EKS Terraform and Helm

17/09/18, by Dario Ferrer

This post is heavily focussed on the Kubernetes Load Balancer concept. This is the first post in a series about managing Kubernetes services in AWS and GCP. We are trying to use a pure Infrastructure as Code approach and SREs best practices. This is far from being the only post about the topic but we decided to write it precisely due to the lack of detailed technical information about some of the aspects surrounding Kubernetes(K8s) in the “cloud world”.

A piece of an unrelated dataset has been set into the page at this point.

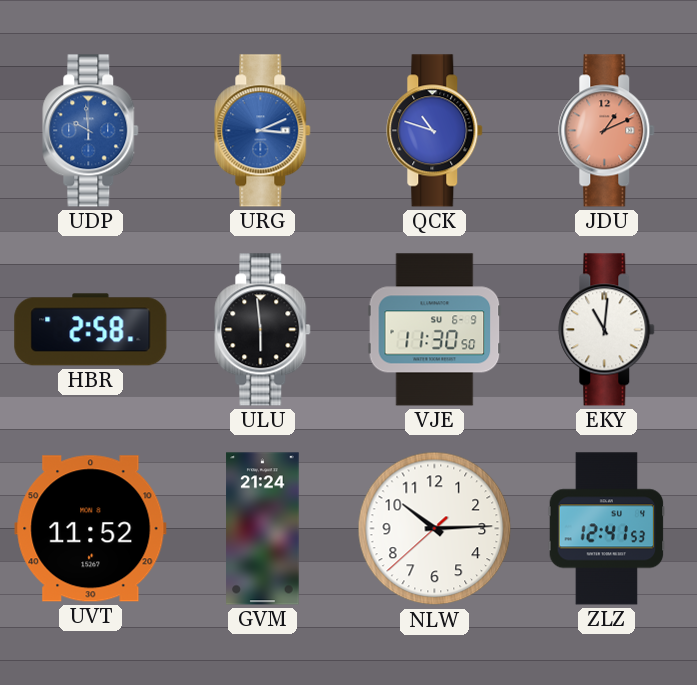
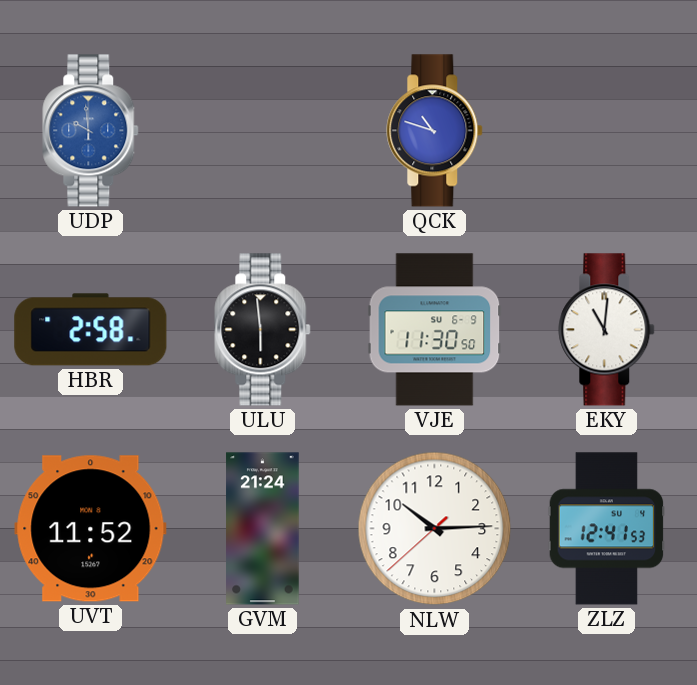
URG: 3:11 -> none
JDU: 1:11 -> none
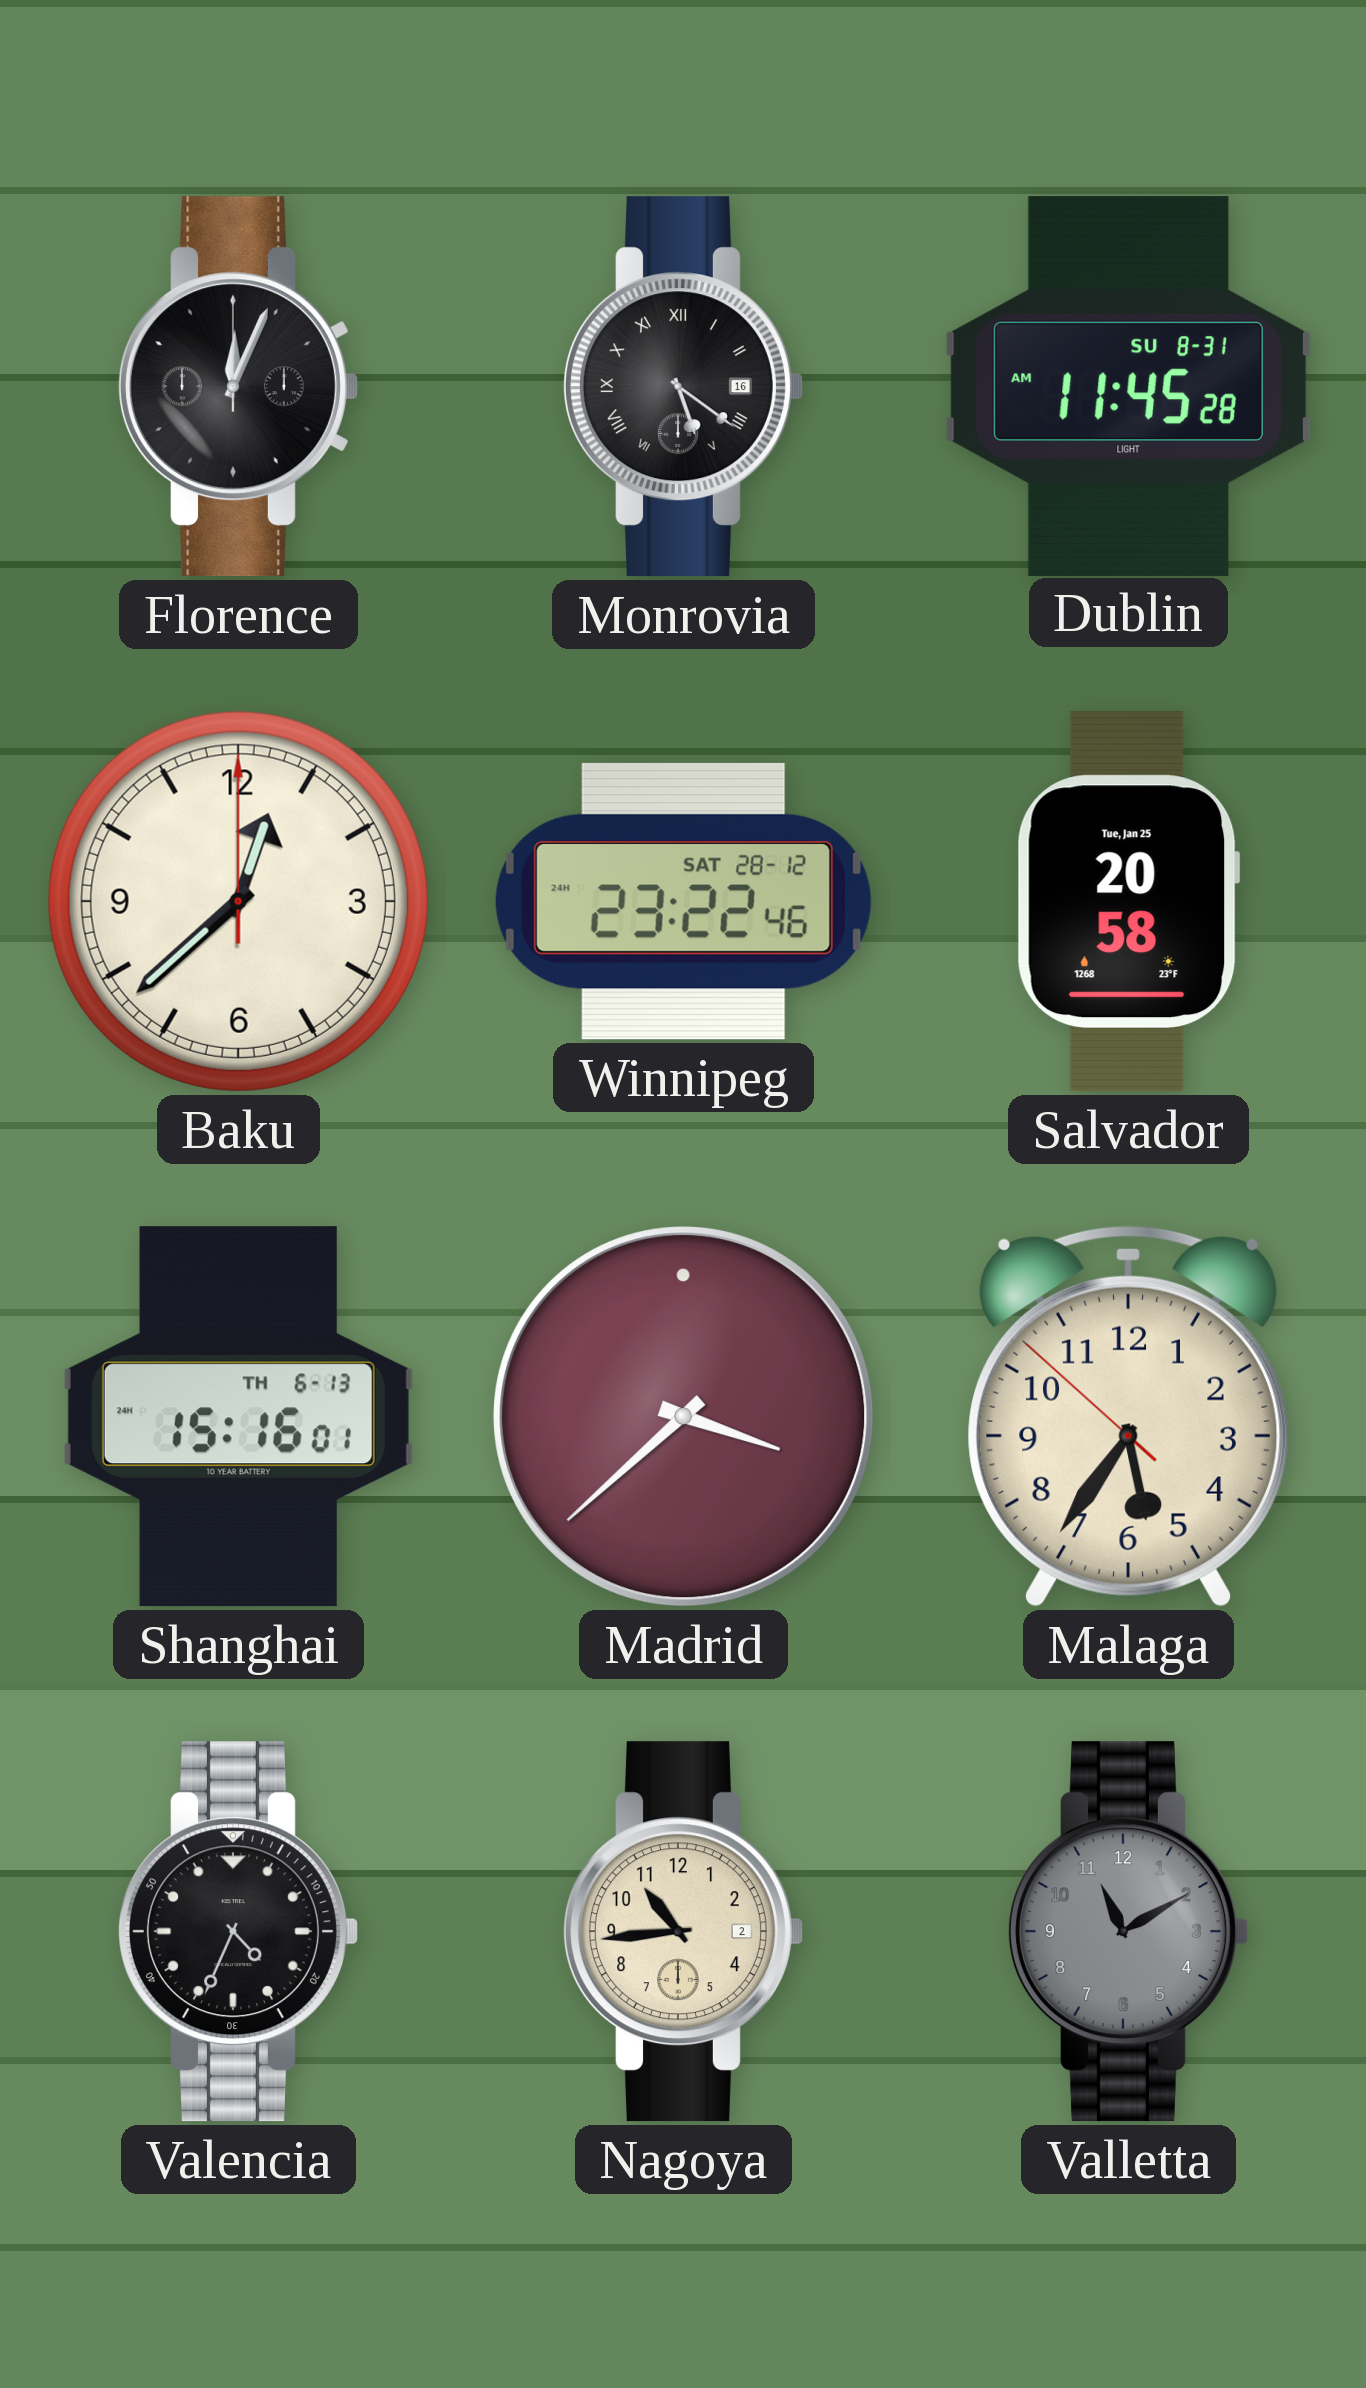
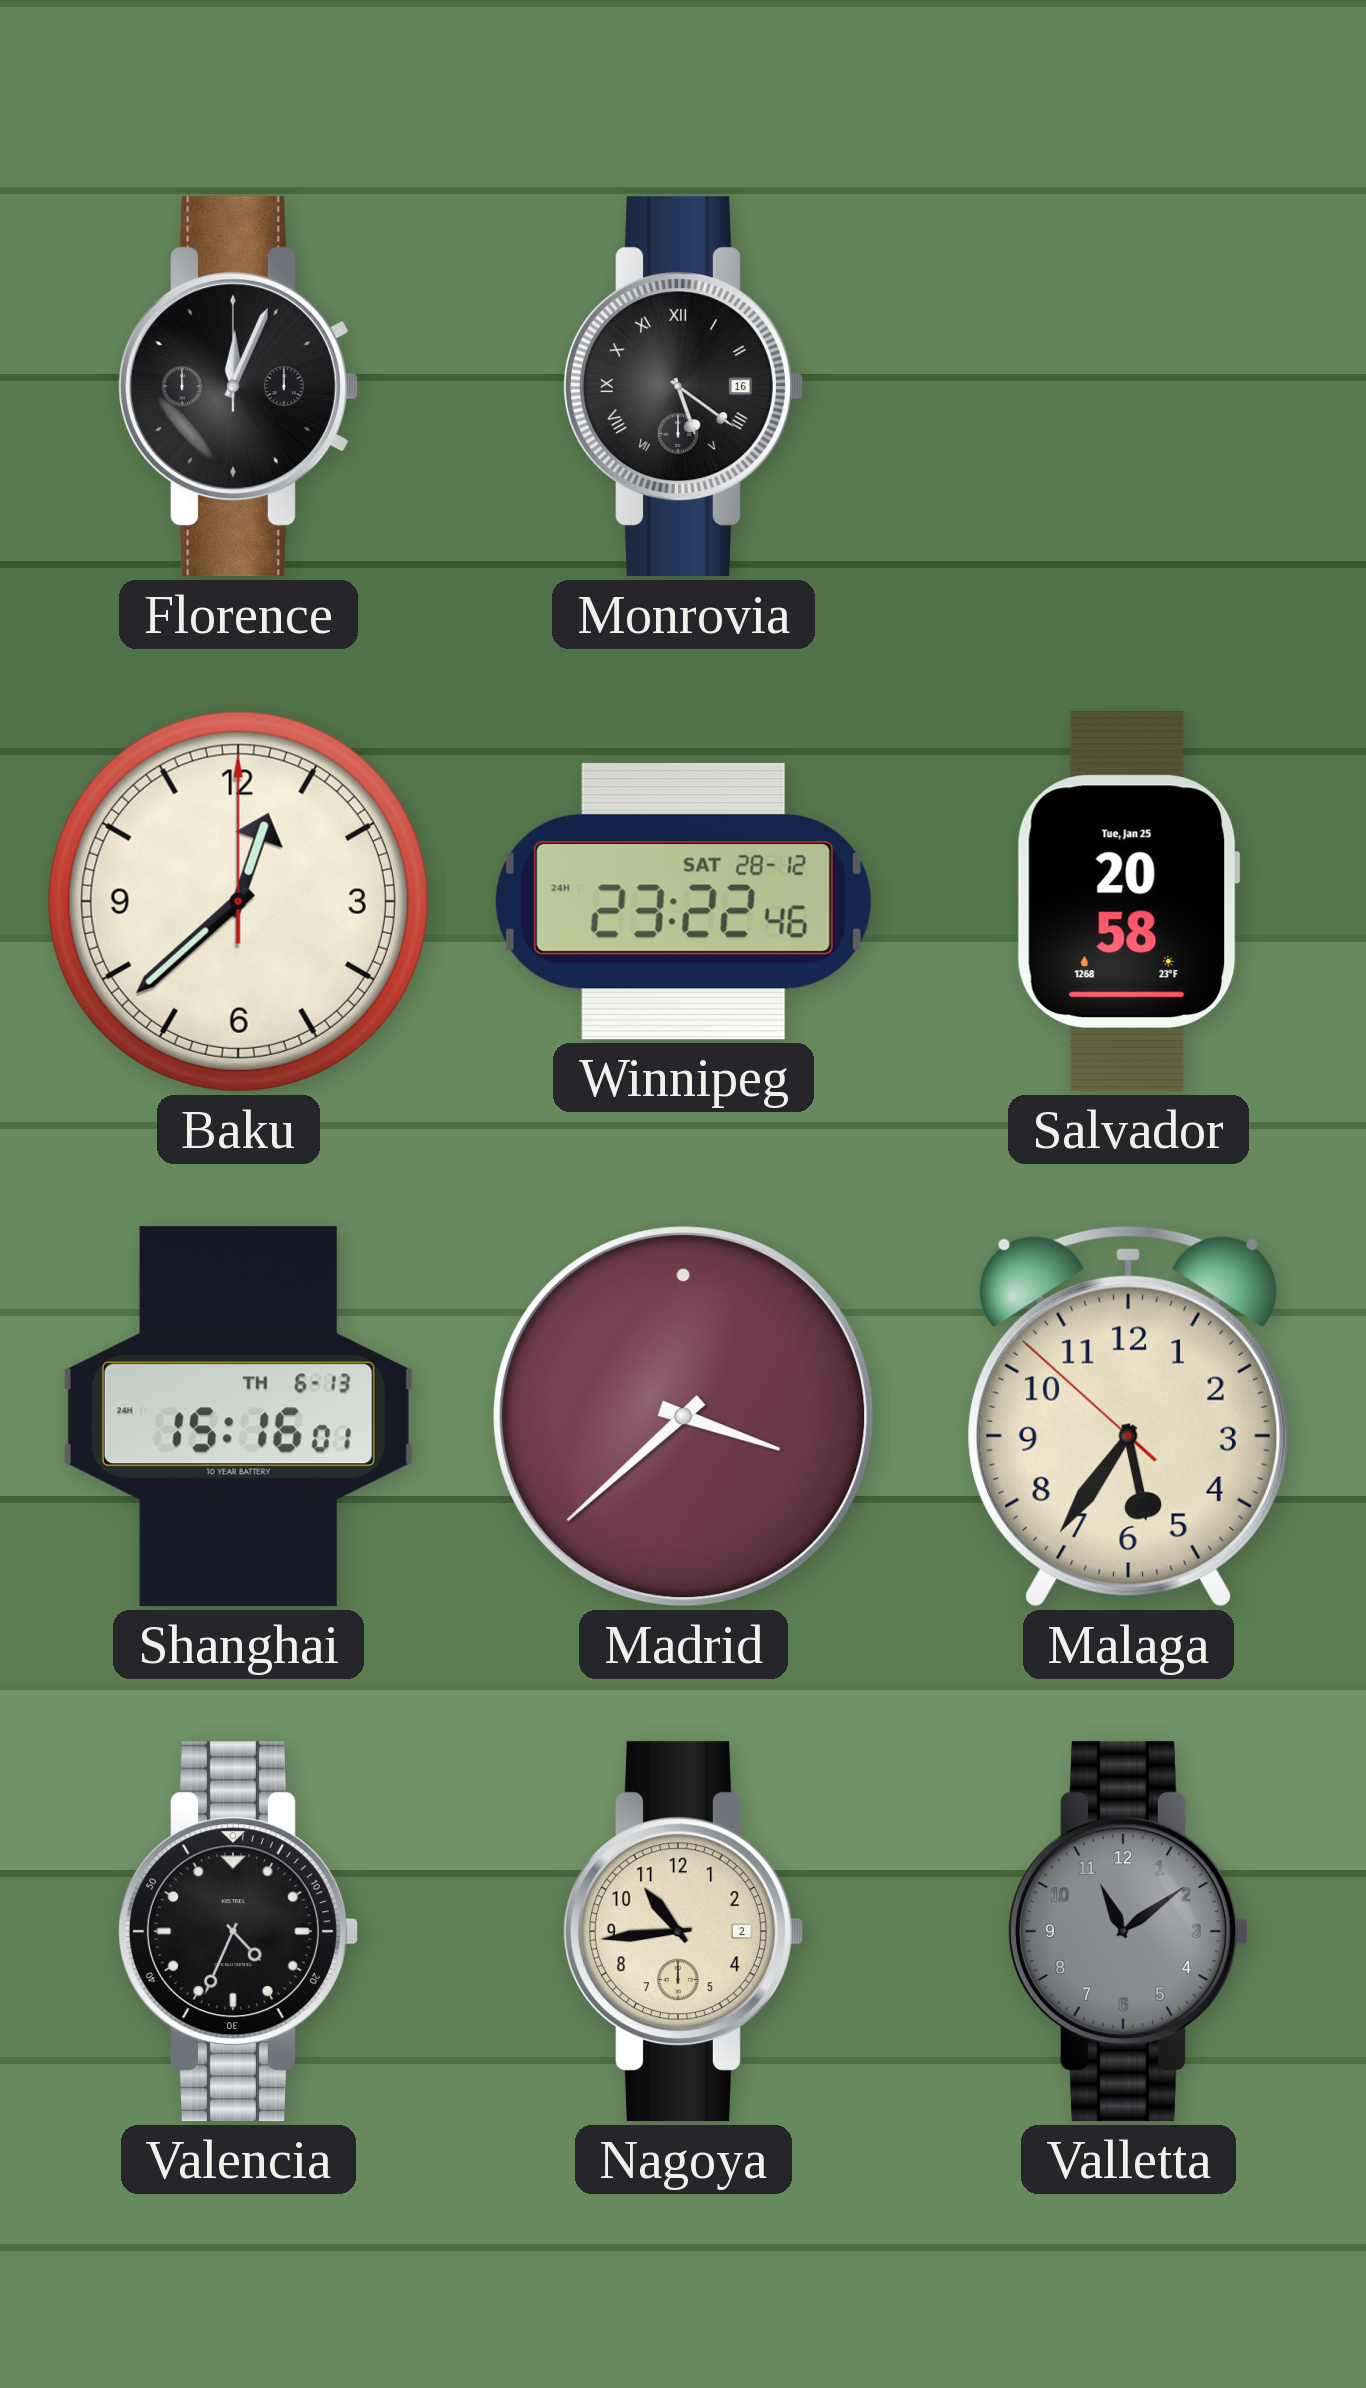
Dublin: 11:45 -> none
Valletta: 11:10 -> 11:09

During the last years, a big chunk of DevOps and SRE communities are adopting Docker containers pipelines deployed on Kubernetes in the cloud, mainly AWS and GCP, which is a great tool, and I love it too, but some of the good SRE best practises are being relegated to a second place during this K8s transition and it should not be happening.

Infrastructure as Code

Since Terraform appeared in our lifes, some of us trashed Cloudformation (AWS), Deployment Manager (GCP), and some other tools like Canonical Juju, custom code, scripts, etc. Now we are speaking about pure Infrastructure as Code. It’s easy to think about infrastructure as network, VMs, firewall rules, etc. Following this principle non infrastructure bit would be data and the application code. If this is the case, then we would use Terraform or a similar tool to define the infrastructure. Then we would use some combination of deployment tools and configuration management solutions (ex: Jenkins + Puppet) to provision our applications. Well, this boundary is not so clear when you start talking about Kubernetes. There are some components of K8s that we consider to be part of the infrastructure, like network layers or load balancers. There is an interesting debate on whether these components should be considered part of the application, but I’m going to focus on the technical aspect of it.

Load Balancers

I think it is interesting to put some emphasis on this topic, as it is not clearly explained in the Kubernetes documentation. First of all, the concept of “load balancer” varies between the different cloud providers. A GCP HTTP global load balancer is not the same as AWS ALB. Also Kubernetes itself has a kind of load balancer built in the Ingress Controller which basically distributes traffic once the connection has reach the K8s cluster. In the official K8s documentation the “load balancer” is considered to be part of the K8s cluster. It has some integrations via Service Annotations to use specific resources form the different cloud providers, like an already existing ssl certificate for example. When you “deploy” this “Service” in your cluster, what it really does is to create an internal K8s pod with the Ingress Controller and “expose” it to the cluster ip addresses of the cluster’s “worker” instances (virtual machines). Then it’s provisioning a specific type of cloud native load balancer (depending on the Annotations) and attaching this load balancer to the cluster’s workers instances. So this “Kubernetes” load balancer is actually a cloud native load balancer attached to the kubernetes cluster. Personally, I found it very confusing that they treat the “External Load Balancer” as a Kubernetes native component. In my opinion this is happening because K8s was born in the cloud (GCP) and it was designed to integrate with cloud native resources.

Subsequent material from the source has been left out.